■ Aim of the task ■
Below are some records; copy each line in them that contains "staps".

═════ Input records ═════

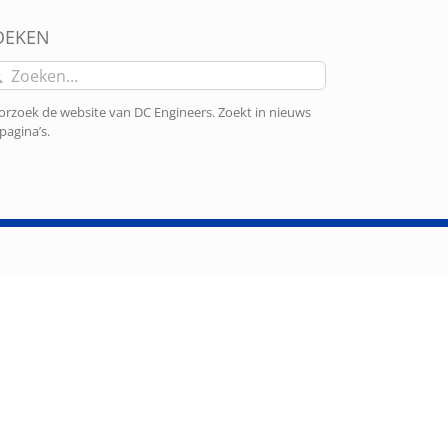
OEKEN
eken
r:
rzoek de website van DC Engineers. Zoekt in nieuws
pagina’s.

═════
═════ Input records ═════

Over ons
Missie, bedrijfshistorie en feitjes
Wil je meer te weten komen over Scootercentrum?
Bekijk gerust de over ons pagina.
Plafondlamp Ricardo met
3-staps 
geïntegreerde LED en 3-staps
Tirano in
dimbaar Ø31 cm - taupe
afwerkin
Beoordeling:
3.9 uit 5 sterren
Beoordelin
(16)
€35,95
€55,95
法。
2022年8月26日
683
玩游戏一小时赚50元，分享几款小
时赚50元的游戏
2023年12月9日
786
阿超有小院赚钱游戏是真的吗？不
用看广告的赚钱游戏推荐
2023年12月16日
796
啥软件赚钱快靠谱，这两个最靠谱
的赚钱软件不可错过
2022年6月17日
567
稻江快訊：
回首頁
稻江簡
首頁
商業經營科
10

═════

■ Completed task ■
3-staps 
geïntegreerde LED en 3-staps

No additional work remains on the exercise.